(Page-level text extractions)
BEGIN

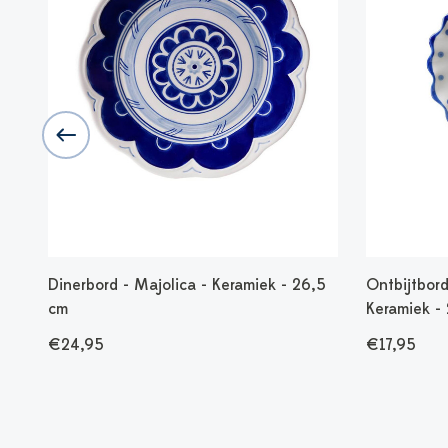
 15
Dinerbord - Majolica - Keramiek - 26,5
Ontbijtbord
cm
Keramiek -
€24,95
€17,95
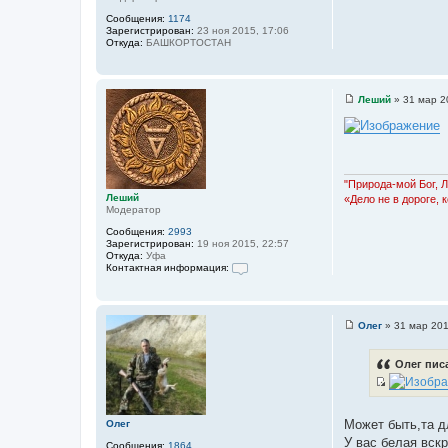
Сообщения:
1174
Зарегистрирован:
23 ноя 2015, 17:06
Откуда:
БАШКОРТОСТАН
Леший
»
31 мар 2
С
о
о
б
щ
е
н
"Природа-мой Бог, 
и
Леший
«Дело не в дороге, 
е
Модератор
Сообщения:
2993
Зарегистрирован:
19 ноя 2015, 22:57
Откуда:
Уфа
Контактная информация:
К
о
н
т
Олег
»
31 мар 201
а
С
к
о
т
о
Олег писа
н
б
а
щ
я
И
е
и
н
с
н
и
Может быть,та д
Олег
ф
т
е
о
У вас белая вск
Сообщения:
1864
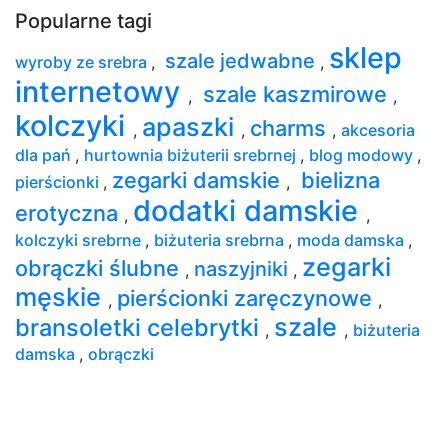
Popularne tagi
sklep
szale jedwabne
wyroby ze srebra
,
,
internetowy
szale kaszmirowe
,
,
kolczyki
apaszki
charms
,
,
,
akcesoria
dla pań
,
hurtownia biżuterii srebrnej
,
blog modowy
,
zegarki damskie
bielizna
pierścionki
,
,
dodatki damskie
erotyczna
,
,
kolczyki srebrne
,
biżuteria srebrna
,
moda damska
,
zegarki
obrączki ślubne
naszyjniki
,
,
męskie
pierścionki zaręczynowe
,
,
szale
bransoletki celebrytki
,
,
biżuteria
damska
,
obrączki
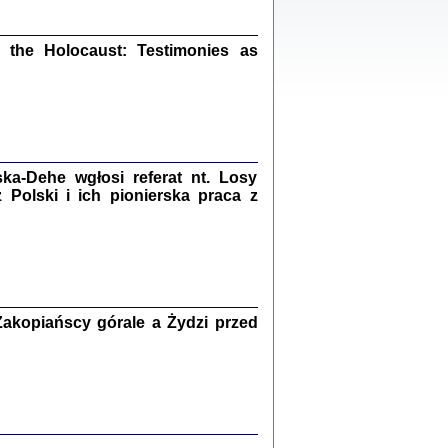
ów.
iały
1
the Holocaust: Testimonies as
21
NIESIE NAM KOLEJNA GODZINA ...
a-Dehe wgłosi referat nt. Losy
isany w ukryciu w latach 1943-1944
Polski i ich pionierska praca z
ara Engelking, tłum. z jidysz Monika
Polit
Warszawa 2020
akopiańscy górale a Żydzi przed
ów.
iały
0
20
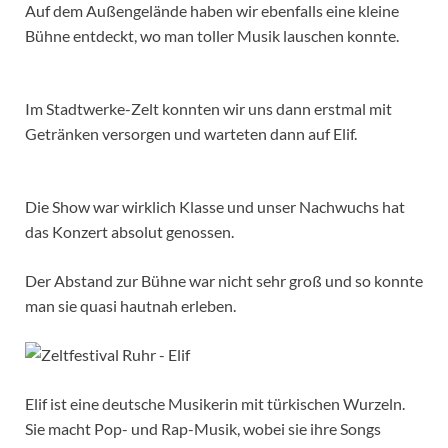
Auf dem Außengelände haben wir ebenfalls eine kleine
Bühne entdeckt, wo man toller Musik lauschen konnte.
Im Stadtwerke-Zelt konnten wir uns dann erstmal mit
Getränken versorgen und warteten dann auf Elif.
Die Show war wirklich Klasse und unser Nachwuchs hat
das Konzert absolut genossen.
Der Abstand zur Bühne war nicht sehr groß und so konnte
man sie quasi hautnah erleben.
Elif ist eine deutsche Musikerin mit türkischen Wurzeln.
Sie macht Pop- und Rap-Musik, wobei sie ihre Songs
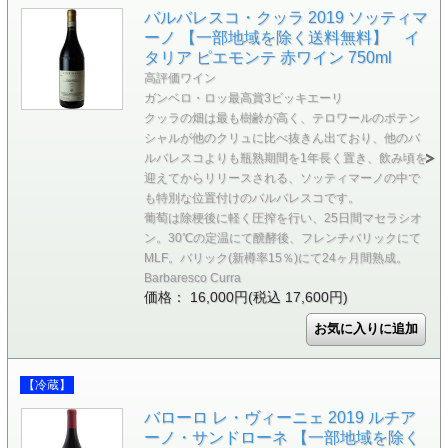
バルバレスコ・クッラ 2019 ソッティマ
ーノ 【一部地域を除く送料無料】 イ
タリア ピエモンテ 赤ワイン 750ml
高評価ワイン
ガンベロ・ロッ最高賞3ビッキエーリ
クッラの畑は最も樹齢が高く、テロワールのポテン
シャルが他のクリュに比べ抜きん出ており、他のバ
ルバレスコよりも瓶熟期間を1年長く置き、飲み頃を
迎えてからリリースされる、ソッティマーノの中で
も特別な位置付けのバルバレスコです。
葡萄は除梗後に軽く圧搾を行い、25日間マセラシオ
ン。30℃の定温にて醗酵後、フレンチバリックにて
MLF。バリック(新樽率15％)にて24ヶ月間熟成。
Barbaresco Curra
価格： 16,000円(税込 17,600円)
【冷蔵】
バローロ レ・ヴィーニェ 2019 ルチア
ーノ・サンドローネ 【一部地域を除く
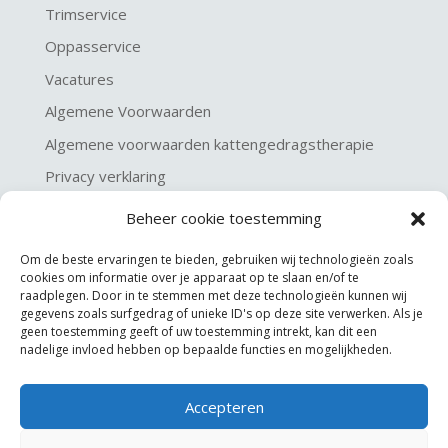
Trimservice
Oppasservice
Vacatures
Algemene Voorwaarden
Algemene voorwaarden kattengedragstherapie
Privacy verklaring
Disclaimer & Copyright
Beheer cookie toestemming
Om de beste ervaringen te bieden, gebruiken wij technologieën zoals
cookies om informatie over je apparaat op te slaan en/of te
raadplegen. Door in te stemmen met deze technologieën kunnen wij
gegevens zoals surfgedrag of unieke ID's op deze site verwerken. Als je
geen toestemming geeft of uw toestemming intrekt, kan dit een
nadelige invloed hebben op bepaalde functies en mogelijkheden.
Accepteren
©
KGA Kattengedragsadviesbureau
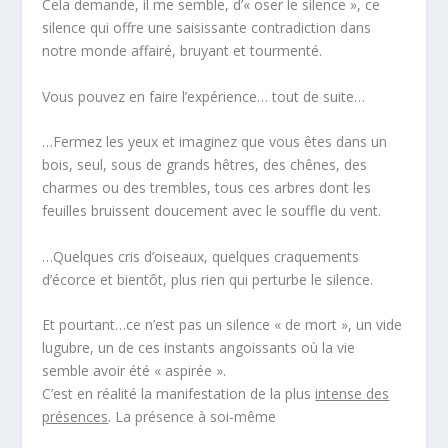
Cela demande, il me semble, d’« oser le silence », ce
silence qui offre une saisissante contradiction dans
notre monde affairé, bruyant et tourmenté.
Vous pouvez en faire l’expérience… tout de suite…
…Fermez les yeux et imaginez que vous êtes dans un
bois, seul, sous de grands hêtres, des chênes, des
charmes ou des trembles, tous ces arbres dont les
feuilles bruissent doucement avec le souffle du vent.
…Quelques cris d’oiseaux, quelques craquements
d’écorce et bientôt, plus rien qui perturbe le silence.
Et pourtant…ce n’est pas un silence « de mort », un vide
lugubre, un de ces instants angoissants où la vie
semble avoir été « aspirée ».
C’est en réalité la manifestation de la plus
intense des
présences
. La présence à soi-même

END

### Goal of the exercise
Exactly as they stand, the entries must be written out again, pictures excluded.

### Exercise result
 15
Dinerbord - Majolica - Keramiek - 26,5
Ontbijtbord
cm
Keramiek -
€24,95
€17,95
Сообщения:
1174
Зарегистрирован:
23 ноя 2015, 17:06
Откуда:
БАШКОРТОСТАН
Леший
»
31 мар 2
С
о
о
б
щ
е
н
"Природа-мой Бог, 
и
Леший
«Дело не в дороге, 
е
Модератор
Сообщения:
2993
Зарегистрирован:
19 ноя 2015, 22:57
Откуда:
Уфа
Контактная информация:
К
о
н
т
Олег
»
31 мар 201
а
С
к
о
т
о
Олег писа
н
б
а
щ
я
И
е
и
н
с
н
и
Может быть,та д
Олег
ф
т
е
о
У вас белая вск
Сообщения:
1864
Popularne tagi
sklep
szale jedwabne
wyroby ze srebra
,
,
internetowy
szale kaszmirowe
,
,
kolczyki
apaszki
charms
,
,
,
akcesoria
dla pań
,
hurtownia biżuterii srebrnej
,
blog modowy
,
zegarki damskie
bielizna
pierścionki
,
,
dodatki damskie
erotyczna
,
,
kolczyki srebrne
,
biżuteria srebrna
,
moda damska
,
zegarki
obrączki ślubne
naszyjniki
,
,
męskie
pierścionki zaręczynowe
,
,
szale
bransoletki celebrytki
,
,
biżuteria
damska
,
obrączki
ów.
iały
1
the Holocaust: Testimonies as
21
NIESIE NAM KOLEJNA GODZINA ...
a-Dehe wgłosi referat nt. Losy
isany w ukryciu w latach 1943-1944
Polski i ich pionierska praca z
ara Engelking, tłum. z jidysz Monika
Polit
Warszawa 2020
akopiańscy górale a Żydzi przed
ów.
iały
0
20
Auf dem Außengelände haben wir ebenfalls eine kleine
Bühne entdeckt, wo man toller Musik lauschen konnte.
Im Stadtwerke-Zelt konnten wir uns dann erstmal mit
Getränken versorgen und warteten dann auf Elif.
Die Show war wirklich Klasse und unser Nachwuchs hat
das Konzert absolut genossen.
Der Abstand zur Bühne war nicht sehr groß und so konnte
man sie quasi hautnah erleben.
Elif ist eine deutsche Musikerin mit türkischen Wurzeln.
Sie macht Pop- und Rap-Musik, wobei sie ihre Songs
バルバレスコ・クッラ 2019 ソッティマ
ーノ 【一部地域を除く送料無料】 イ
タリア ピエモンテ 赤ワイン 750ml
高評価ワイン
ガンベロ・ロッ最高賞3ビッキエーリ
クッラの畑は最も樹齢が高く、テロワールのポテン
シャルが他のクリュに比べ抜きん出ており、他のバ
ルバレスコよりも瓶熟期間を1年長く置き、飲み頃を
迎えてからリリースされる、ソッティマーノの中で
も特別な位置付けのバルバレスコです。
葡萄は除梗後に軽く圧搾を行い、25日間マセラシオ
ン。30℃の定温にて醗酵後、フレンチバリックにて
MLF。バリック(新樽率15％)にて24ヶ月間熟成。
Barbaresco Curra
価格： 16,000円(税込 17,600円)
【冷蔵】
バローロ レ・ヴィーニェ 2019 ルチア
ーノ・サンドローネ 【一部地域を除く
Trimservice
Oppasservice
Vacatures
Algemene Voorwaarden
Algemene voorwaarden kattengedragstherapie
Privacy verklaring
Disclaimer & Copyright
Beheer cookie toestemming
Om de beste ervaringen te bieden, gebruiken wij technologieën zoals
cookies om informatie over je apparaat op te slaan en/of te
raadplegen. Door in te stemmen met deze technologieën kunnen wij
gegevens zoals surfgedrag of unieke ID's op deze site verwerken. Als je
geen toestemming geeft of uw toestemming intrekt, kan dit een
nadelige invloed hebben op bepaalde functies en mogelijkheden.
Accepteren
©
KGA Kattengedragsadviesbureau
Cela demande, il me semble, d’« oser le silence », ce
silence qui offre une saisissante contradiction dans
notre monde affairé, bruyant et tourmenté.
Vous pouvez en faire l’expérience… tout de suite…
…Fermez les yeux et imaginez que vous êtes dans un
bois, seul, sous de grands hêtres, des chênes, des
charmes ou des trembles, tous ces arbres dont les
feuilles bruissent doucement avec le souffle du vent.
…Quelques cris d’oiseaux, quelques craquements
d’écorce et bientôt, plus rien qui perturbe le silence.
Et pourtant…ce n’est pas un silence « de mort », un vide
lugubre, un de ces instants angoissants où la vie
semble avoir été « aspirée ».
C’est en réalité la manifestation de la plus
intense des
présences
. La présence à soi-même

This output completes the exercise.